### Data in this exercise ###

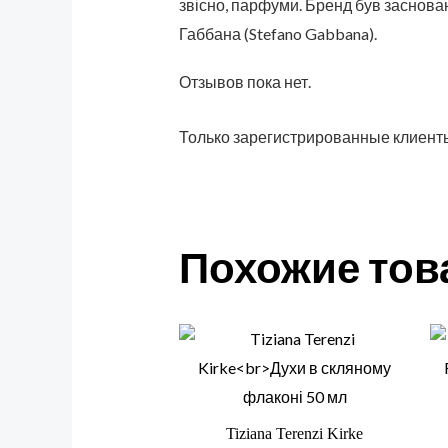
звісно, парфуми. Бренд був заснован
Габбана (Stefano Gabbana).
Отзывов пока нет.
Только зарегистрированные клиенты
Похожие то
Tiziana Terenzi Kirke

###

--- Exercise brief ---
Every line from the one containing "Отзывов пока нет." through the last line above should be retyped exactly; no other lines are wanted.

--- Written response ---
Отзывов пока нет.
Только зарегистрированные клиенты
Похожие то
Tiziana Terenzi Kirke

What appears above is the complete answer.